The US Food and Drug Administration has approved Merck's new HIV drug Isentress (raltegravir) tablets to be used only along other antiretroviral agents for HIV-1 infection for adult patients who have evidence of viral replication and who have developed resistance to multiple antiretroviral agents.

Merck's new HIV drug Isentress (active substance: raltegravir) belongs to the antiretroviral integrase inhibitor class. Integrase is an enzyme that is used by the HIV virus to integrate its genetic material into human cells, and raltegravir interferes with this process by inhibiting the enzyme.

Raltegravir's chemical formula is C₂₀H₂₁FN₆O₅. Recently, an advisory panel for the U.S. Food and Drug Administration has recommended rapid government approval from the U.S. Food and Drug Administration because of its proven effectiveness in Phase III trials.

However, further trials will be needed before considering its approval for new HIV patients and children. Merck said it worked with the HIV community on the drug's pricing, and has priced Isentress at $27 per day, or less than $10,000 a year.

Thus, Isentress (raltegravir) is the only approved drug which prohibits the integrase enzyme, while other existing drugs inhibit other enzymes needed in HIV's replication (protease and reverse transcriptase).

"The development of Isentress is a significant milestone in the history of HIV/AIDS therapy because we now have a drug that's potent against another key enzyme essential for viral replication. It's important for physicians to know that Isentress should always be used in combination with other active agents," said Joseph J. Eron Jr., M.D., professor of medicine, Division of Infectious Diseases, UNC Chapel Hill School of Medicine, as quoted by Medical News Today.

The good news comes just few weeks after Merck's HIV vaccine, which has been 10 years in development, has failed in a human trial and has been canceled late September. The Phase II clinical trial has showed the vaccine was completely ineffective in protecting from a HIV infection. The Phase II trial, co-sponsored by Merck & Co., Inc., and the HIV Vaccine Trials Network, (which is funded by the National Institute of Allergy and Infectious Diseases) has involved 3,000 healthy volunteers at high risk for HIV infections.

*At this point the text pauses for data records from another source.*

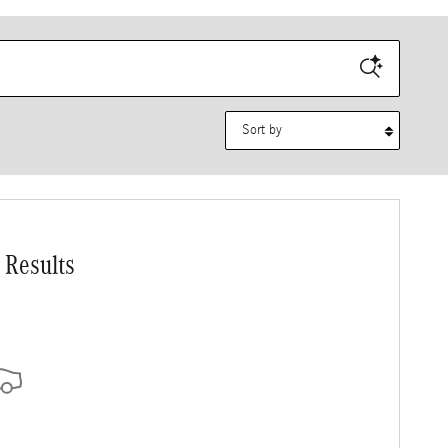
Sort by
 Results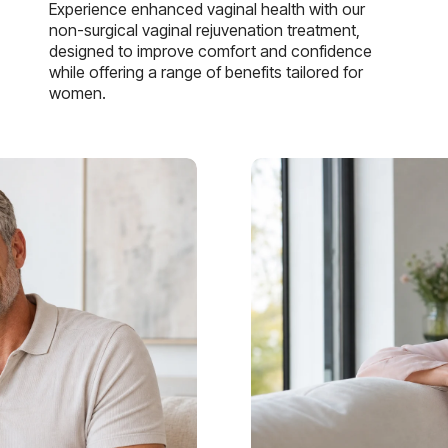
Experience enhanced vaginal health with our
non-surgical vaginal rejuvenation treatment,
designed to improve comfort and confidence
while offering a range of benefits tailored for
women.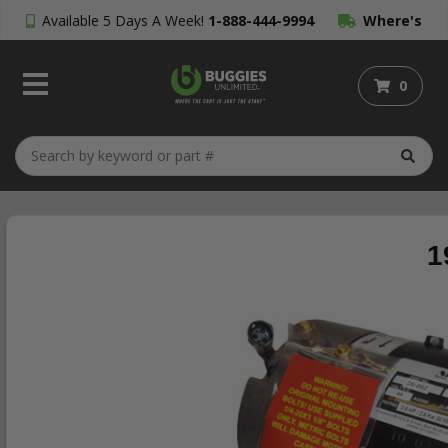
Available 5 Days A Week!
1-888-444-9994
Where's
My Order?
0
1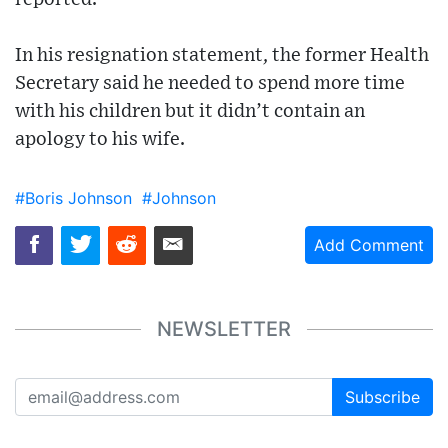
In his resignation statement, the former Health
Secretary said he needed to spend more time
with his children but it didn’t contain an
apology to his wife.
#Boris Johnson
#Johnson
Add Comment
NEWSLETTER
Subscribe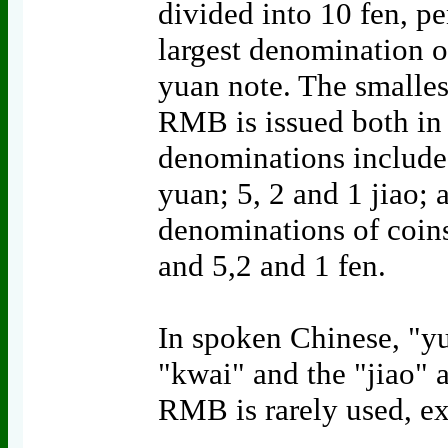
divided into 10 fen, p
largest denomination o
yuan note. The smallest
RMB is issued both in 
denominations include1
yuan; 5, 2 and 1 jiao; 
denominations of coins
and 5,2 and 1 fen.
In spoken Chinese, "yu
"kwai" and the "jiao"
RMB is rarely used, ex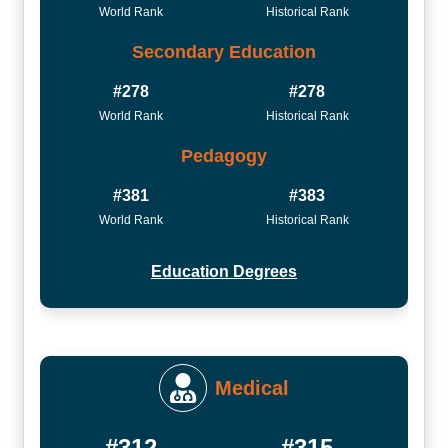
World Rank
Historical Rank
Secondary Education
#278
#278
World Rank
Historical Rank
Pedagogy
#381
#383
World Rank
Historical Rank
Education Degrees
Medical
#312
#315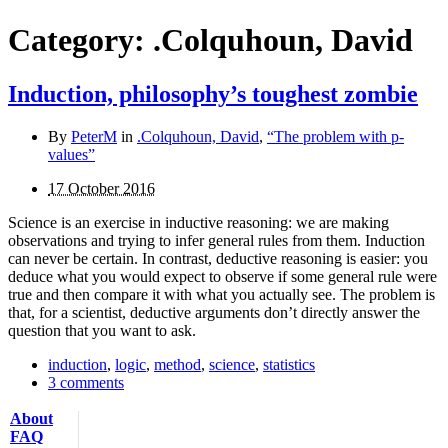
Category:
.Colquhoun, David
Induction, philosophy’s toughest zombie
By
PeterM
in
.Colquhoun, David
,
“The problem with p-
values”
17 October 2016
Science is an exercise in inductive reasoning: we are making
observations and trying to infer general rules from them. Induction
can never be certain. In contrast, deductive reasoning is easier: you
deduce what you would expect to ob­serve if some general rule were
true and then compare it with what you actually see. The problem is
that, for a scientist, deductive arguments don’t directly answer the
question that you want to ask.
induction
,
logic
,
method
,
science
,
statistics
3 comments
About
FAQ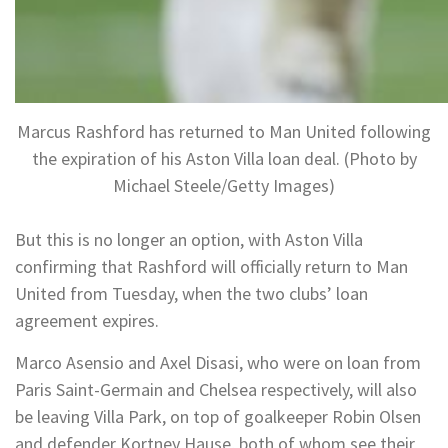
Marcus Rashford has returned to Man United following
the expiration of his Aston Villa loan deal. (Photo by
Michael Steele/Getty Images)
But this is no longer an option, with Aston Villa
confirming that Rashford will officially return to Man
United from Tuesday, when the two clubs’ loan
agreement expires.
Marco Asensio and Axel Disasi, who were on loan from
Paris Saint-Germain and Chelsea respectively, will also
be leaving Villa Park, on top of goalkeeper Robin Olsen
and defender Kortney Hause, both of whom see their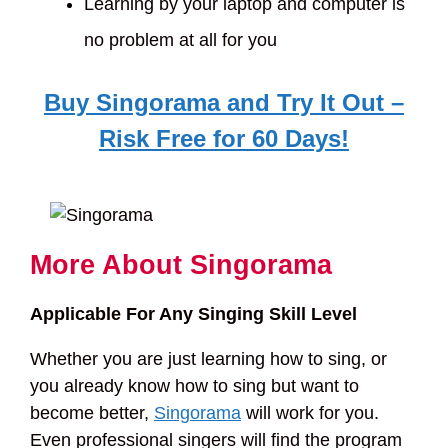
Learning by your laptop and computer is
no problem at all for you
Buy Singorama and Try It Out –
Risk Free for 60 Days!
More About Singorama
Applicable For Any Singing Skill Level
Whether you are just learning how to sing, or
you already know how to sing but want to
become better,
Singorama
will work for you.
Even professional singers will find the program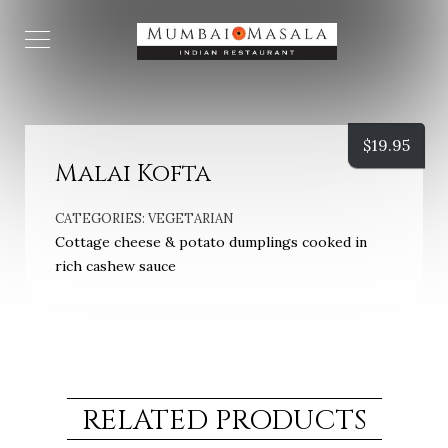
$
19.95
Malai Kofta
CATEGORIES:
VEGETARIAN
Cottage cheese & potato dumplings cooked in
rich cashew sauce
RELATED PRODUCTS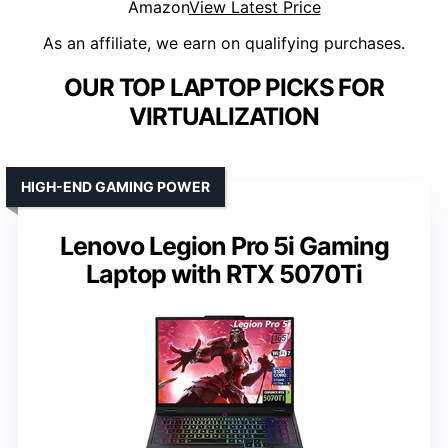
Amazon
View Latest Price
As an affiliate, we earn on qualifying purchases.
OUR TOP LAPTOP PICKS FOR
VIRTUALIZATION
HIGH-END GAMING POWER
Lenovo Legion Pro 5i Gaming
Laptop with RTX 5070Ti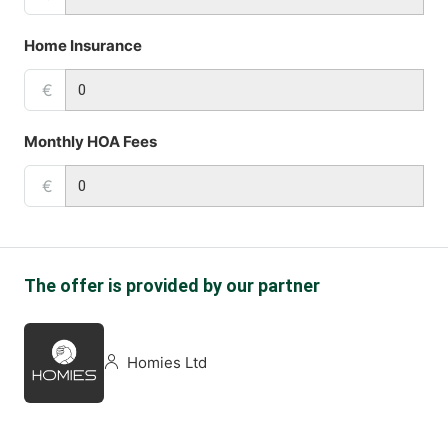
Home Insurance
€
Monthly HOA Fees
€
The offer is provided by our partner
Homies Ltd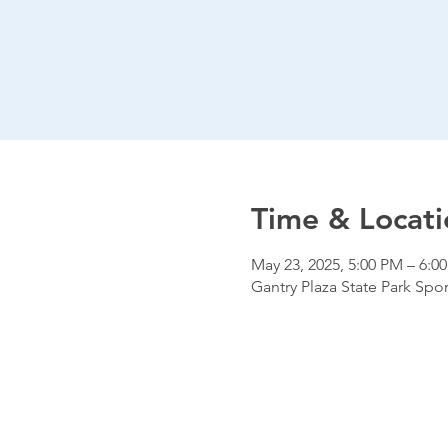
Time & Locati
May 23, 2025, 5:00 PM – 6:0
Gantry Plaza State Park Spor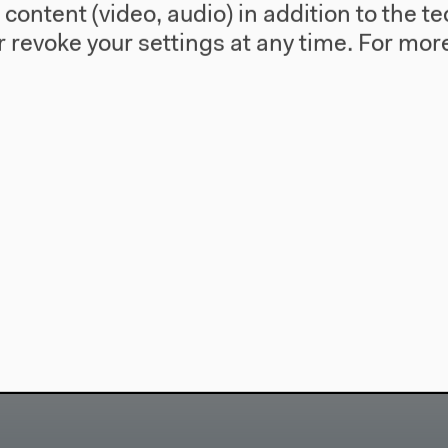
l content (video, audio) in addition to the 
 Experimente
Salon für Ä
 revoke your settings at any time.
For more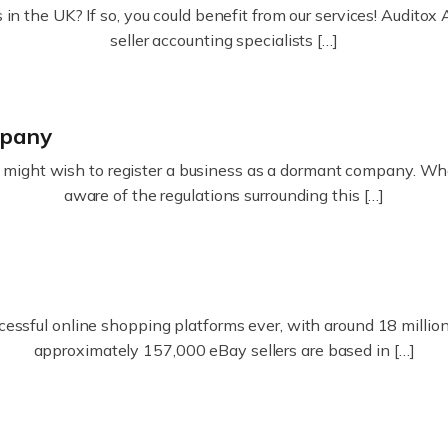
in the UK? If so, you could benefit from our services! Audit
seller accounting specialists […]
mpany
ight wish to register a business as a dormant company. Whatev
aware of the regulations surrounding this […]
essful online shopping platforms ever, with around 18 million s
approximately 157,000 eBay sellers are based in […]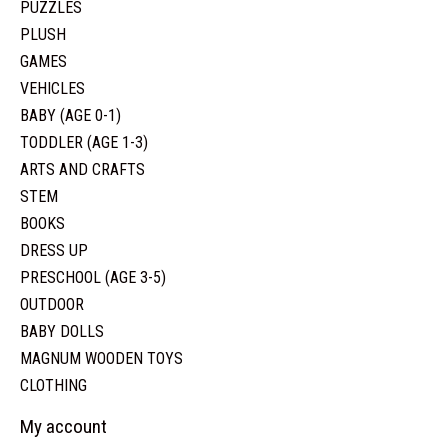
PUZZLES
PLUSH
GAMES
VEHICLES
BABY (AGE 0-1)
TODDLER (AGE 1-3)
ARTS AND CRAFTS
STEM
BOOKS
DRESS UP
PRESCHOOL (AGE 3-5)
OUTDOOR
BABY DOLLS
MAGNUM WOODEN TOYS
CLOTHING
My account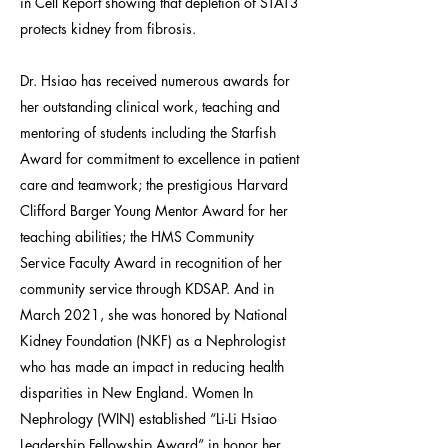
in Cell Report showing that depletion of STAT3
protects kidney from fibrosis.
Dr. Hsiao has received numerous awards for
her outstanding clinical work, teaching and
mentoring of students including the Starfish
Award for commitment to excellence in patient
care and teamwork; the prestigious Harvard
Clifford Barger Young Mentor Award for her
teaching abilities; the HMS Community
Service Faculty Award in recognition of her
community service through KDSAP. And in
March 2021, she was honored by National
Kidney Foundation (NKF) as a Nephrologist
who has made an impact in reducing health
disparities in New England. Women In
Nephrology (WIN) established “Li-Li Hsiao
Leadership Fellowship Award” in honor her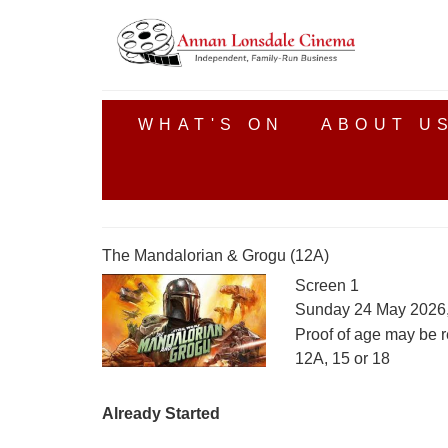
WHAT'S ON
ABOUT U
The Mandalorian & Grogu (12A)
Screen 1
Sunday 24 May 2026
Proof of age may be r
12A, 15 or 18
Already Started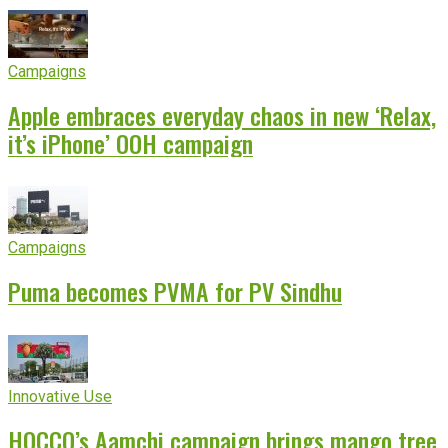
Campaigns
Apple embraces everyday chaos in new ‘Relax,
it’s iPhone’ OOH campaign
Campaigns
Puma becomes PVMA for PV Sindhu
Innovative Use
HOCCO’s Aamchi campaign brings mango tree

The Phase II trial, dubbed STEP, found that from one placebo group of 762 volunteers 21 became infected with HIV, while from another group of 741 who received the experimental drug 24 became infected with HIV.

"As the AIDS crisis continues, new drugs like Isentress are needed, which target the virus in unique ways," said Ben Cheng, deputy director, Forum for Collaborative HIV Research, quoted by AP. "The HIV advocacy community is really excited and encouraged by this new treatment."